Saturday’s Age article on Melbourne’s rental growth outstripping all other states is reflective of current government policy at all levels – local, State and Federal. When combined with record immigration levels, property flipping will continue unabated.

Prosper Australia spokesman Karl Fitzgerald was quoted in another Age article on Home Buyers Lose out in Tax Change. We would have preferred a longer commentary covering the topic from this perspective:

The fillip to demand prevalent in Swan’s housing budget of $2.3bn will more than compensate for the comparatively small tightening on GST that the property lobby faces. The half a billion earmarked for infrastructure under the Housing Affordability Fund will result in higher land prices that alone will dwarf the closing of this GST loophole. The lack of supply side policies is the real criticism of this budget. Swan has failed economics 101 with the First Home Savers Accounts, creating additional buying capacity for first home owners with the $1.178 billion proposed. This capacity will be capitalised into higher land prices.

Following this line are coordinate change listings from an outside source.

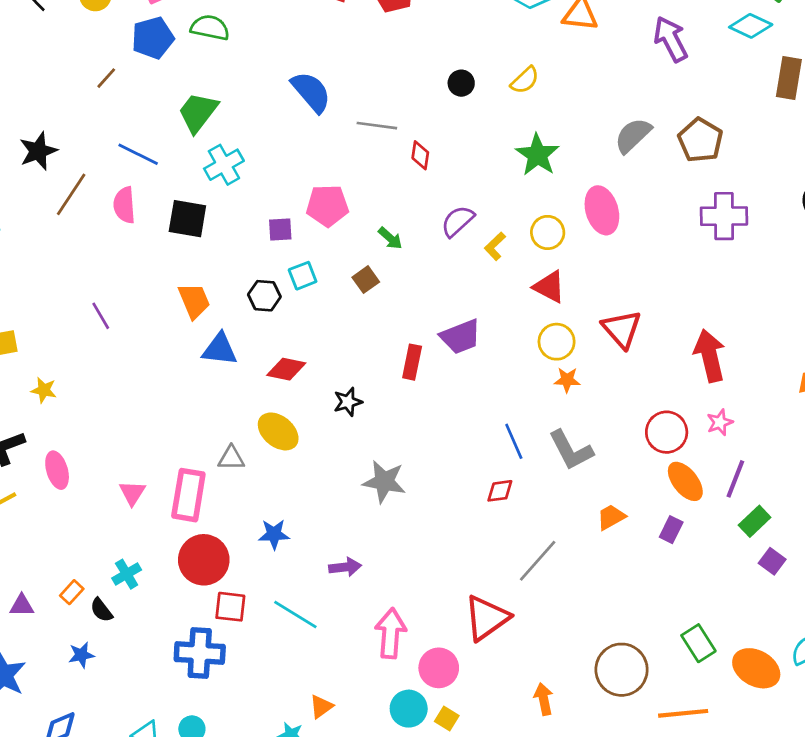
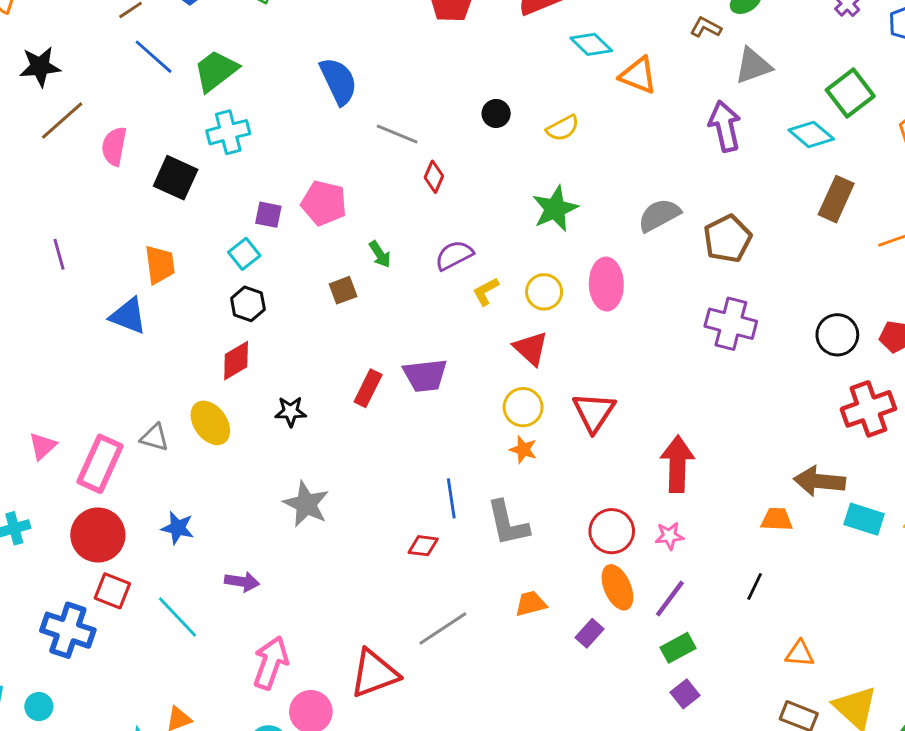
blue line: (138, 154) -> (154, 57), moved
cyan square: (303, 276) -> (244, 254), moved, turned -32
black hexagon: (264, 296) -> (248, 304), moved
blue triangle: (220, 349) -> (128, 316), moved
red diamond: (286, 369) -> (236, 361), turned -57

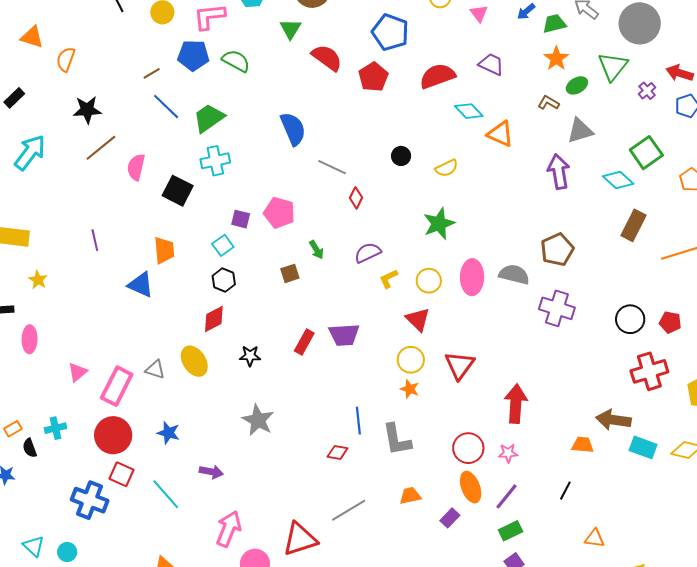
gray semicircle: (659, 215) -> (514, 274), moved, turned 40

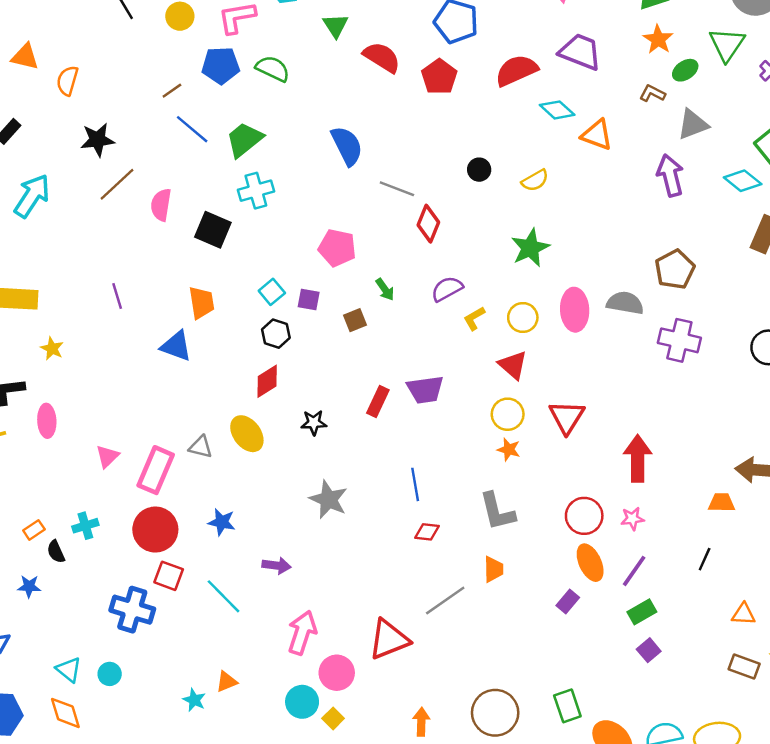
purple trapezoid: (491, 64) -> (580, 52), size x1.4
red diamond: (356, 198) -> (428, 224), size x1.4
purple square: (241, 219) -> (309, 299), moved
blue line: (358, 421) -> (415, 484), moved
orange trapezoid: (410, 496) -> (493, 569), moved, turned 105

The property lobby should be chuffed with the handouts they have already received. A courageous Swan could address affordability by creating a genuine level playing field by ensuring all land is used optimally by placing a Site Rental on land.

GST is a tax that penalises and inhibits transactions and in this case development. This contrasts with Land Tax which encourages the transfer of land to those who need it.

While the capture of the estimated $620million will increase government revenue in the short term, the cost to the community, the economy and the government in the longer term will be many times that.

GST charged on the whole sale price will obviously have a greater effect on turnover, and therefore on housing affordability, than GST on the developer’s margin.

Instead of changing GST from a tax on margins into a tax on turnover, we should be changing stamp duties and development levies in the opposite direction. And the taxable “margin” should be the unearned increase in the SITE VALUE, so that the tax doesn’t deter any productive activity by the developer.